Back January 18, 2017

Out of Balance

In an ideal world, you manage the cash flow of your small business so tightly, that there are no differences between the bank account statements and your cash flow balance; not to mention that your forecasted values turn out to be exactly what you cash in or pay, down to the last penny.

Happily, we do not live in an ideal world; otherwise, things would get very boring. If you are like most managers of small creative businesses out there, you’ve surely come across differences between the cash plan balance and the bank account statement.

That’s when you probably experience some odd sensation in your stomach. We’re not talking about the “I ate too much” sensation, but the one that reminds of the college years, right before an exam, when you just realized you forgot to revise an entire chapter. A big question mark is hovering above your head: “where did that money go/come from?”

A possible reason is that you probably forgot about a payment (forgetting about cashing in an invoice is less probable but not impossible, of course). If that is the case, you can tell by the significant higher cash plan balance compared to bank account one. Check the bank account statement and see which transaction you missed. Write it down in the cash plan, so you have an accurate track of your transactions.

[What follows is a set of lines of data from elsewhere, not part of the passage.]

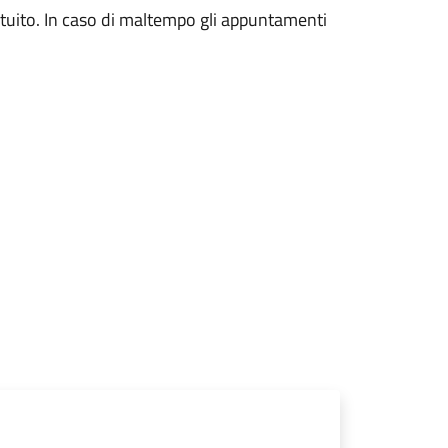
gratuito. In caso di maltempo gli appuntamenti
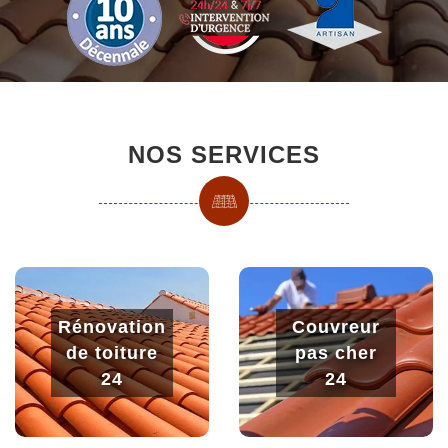
NOS SERVICES
Rénovation
Couvreur
de toiture
pas cher
24
24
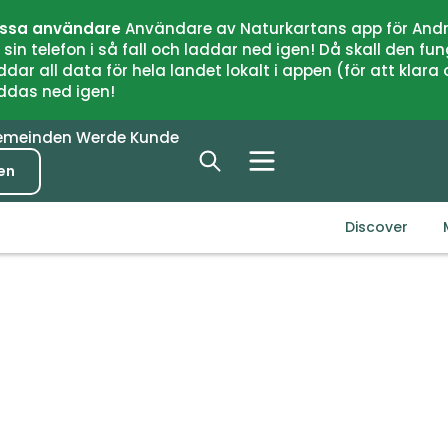
issa användare
Användare av Naturkartans app för Andr
n telefon i så fall och laddar ned igen! Då skall den fun
 all data för hela landet lokalt i appen (för att klara of
addas ned igen!
emeinden
Werde Kunde
en
Discover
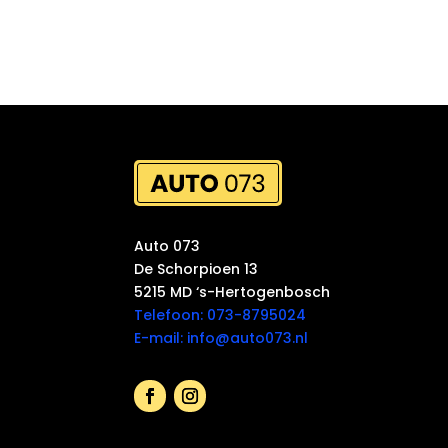
Auto 073
De Schorpioen 13
5215 MD ‘s-Hertogenbosch
Telefoon: 073-8795024
E-mail: info@auto073.nl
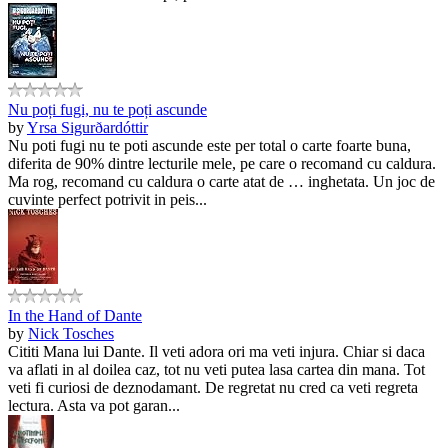
Nu poți fugi, nu te poți ascunde
by
Yrsa Sigurðardóttir
Nu poti fugi nu te poti ascunde este per total o carte foarte buna,
diferita de 90% dintre lecturile mele, pe care o recomand cu caldura.
Ma rog, recomand cu caldura o carte atat de … inghetata. Un joc de
cuvinte perfect potrivit in peis...
In the Hand of Dante
by
Nick Tosches
Cititi Mana lui Dante. Il veti adora ori ma veti injura. Chiar si daca
va aflati in al doilea caz, tot nu veti putea lasa cartea din mana. Tot
veti fi curiosi de deznodamant. De regretat nu cred ca veti regreta
lectura. Asta va pot garan...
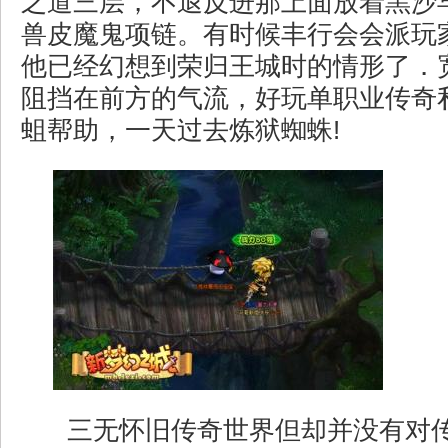
之道三层，不退反进那上面放着黑沙
兽皮魔鬼项链。有时候丰行会会派玩
他已经幻想到荣归王城时的情形了．
阻挡在前方的气流，好玩单职业传奇
蛆帮助，一天过去炼狱蜘蛛!
三无怀旧传奇世界但却并没有对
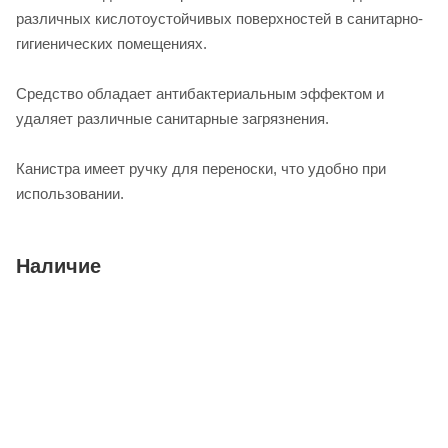
различных кислотоустойчивых поверхностей в санитарно-
гигиенических помещениях.
Средство обладает антибактериальным эффектом и
удаляет различные санитарные загрязнения.
Канистра имеет ручку для переноски, что удобно при
использовании.
Наличие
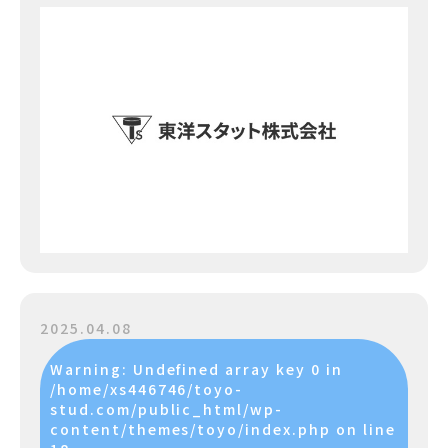
2025.04.08
Warning
: Undefined array key 0 in
/home/xs446746/toyo-
stud.com/public_html/wp-
content/themes/toyo/index.php
on line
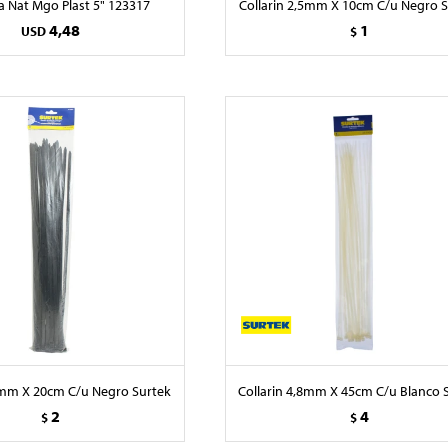
a Nat Mgo Plast 5" 123317
Collarin 2,5mm X 10cm C/u Negro 
4,48
1
USD
$
6mm X 20cm C/u Negro Surtek
Collarin 4,8mm X 45cm C/u Blanco 
2
4
$
$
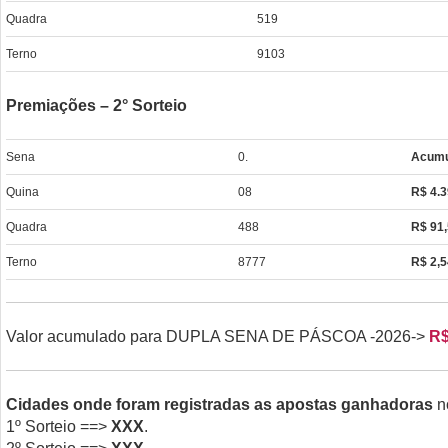
Quadra
519
Terno
9103
Premiações – 2° Sorteio
Sena
0.
Acumu
Quina
08
R$ 4.3
Quadra
488
R$ 91
Terno
8777
R$ 2,5
Valor acumulado para DUPLA SENA DE PÁSCOA -2026->
R$
Cidades onde foram registradas as apostas ganhadoras
n
1º Sorteio ==>
XXX
.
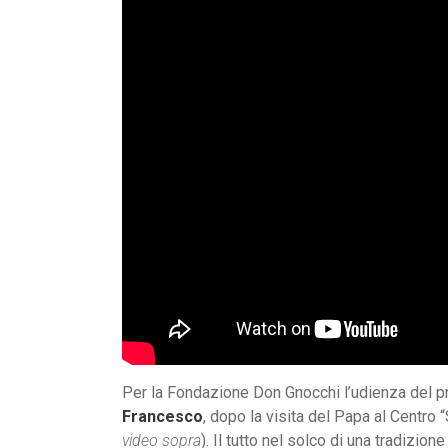
Per la Fondazione Don Gnocchi l’udienza del p
Francesco
, dopo la visita del Papa al Centro 
video sopra
). Il tutto nel solco di una tradizion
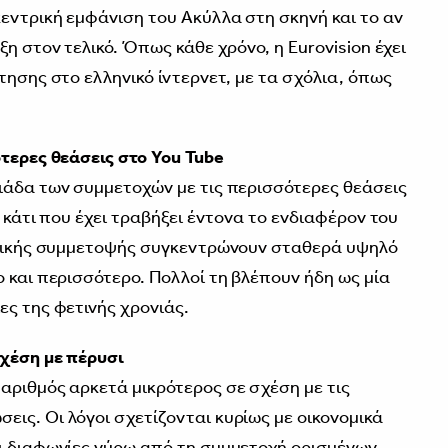
κεντρική εμφάνιση του Ακύλλα στη σκηνή και το αν
ξη στον τελικό. Όπως κάθε χρόνο, η Eurovision έχει
τησης στο ελληνικό ίντερνετ, με τα σχόλια, όπως
ότερες θεάσεις στο You Tube
ιάδα των συμμετοχών με τις περισσότερες θεάσεις
, κάτι που έχει τραβήξει έντονα το ενδιαφέρον του
ληνικής συμμετοψής συγκεντρώνουν σταθερά υψηλό
 και περισσότερο. Πολλοί τη βλέπουν ήδη ως μία
ες της φετινής χρονιάς.
σχέση με πέρυσι
αριθμός αρκετά μικρότερος σε σχέση με τις
ις. Οι λόγοι σχετίζονται κυρίως με οικονομικά
αι διαφωνίες γύρω από τη συμμετοχή ορισμένων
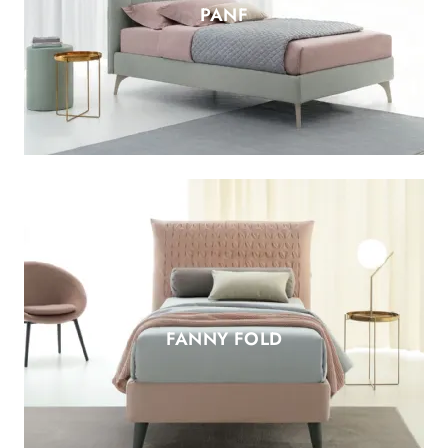
PANF
FANNY FOLD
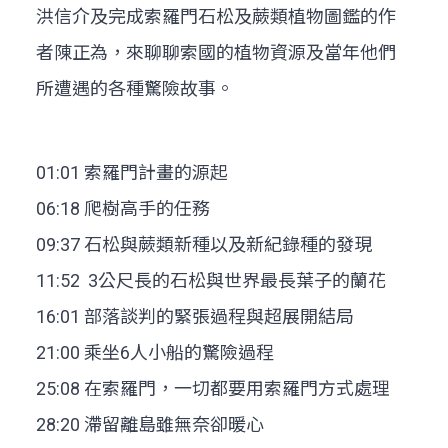
洪信介及完成索羅門石松及蕨類植物圖鑑的作
者陳正為，來聊聊索國的植物資源及當年他們
所遭遇的各種驚險故事。
01:01 索羅門計畫的源起
06:18 爬樹高手的任務
09:37 石松與蕨類新種以及新紀錄種的發現
11:52 3公尺長的石松與世界最長葉子的蘭花
16:01 部落談判的緊張過程與超展開結局
21:00 乘坐6人小船的驚險過程
25:08 在索羅門，一切都要用索羅門方式處理
28:20 滯留離島雖無奈卻暖心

The other very probable reason for the difference is the conversion of foreign currency amounts at different exchange rates. It means that when you forecasted foreign currency transactions, you related to the exchange rate of that day, while on the day the payment actually took place, it was made at a different rate. Sometimes these differences are little, but it may happen that there is an important exchange rate fluctuation in time (especially if the transaction takes place long after it was forecasted).

In such cases, once you identified this as the reason for the unbalance, you may modify the forecasted values to the actual ones. Or, if you don’t want to dive into details, just add another Income/Expense line for that particular difference.

No matter the method, it’s always good to settle such unbalances. Not for the sake of detail, but for the sake of consistency and awareness. As a manager, you need to know clearly where the money goes, how much gets into the business and how to plan the next moves. If you let these differences to add up, you’ll find yourself, after a while, relying the business decisions on misleading numbers.

In conclusion, don’t stress too much about details, but don’t ignore it either. Make sure you know at any point what‘s really going on with the company’s money.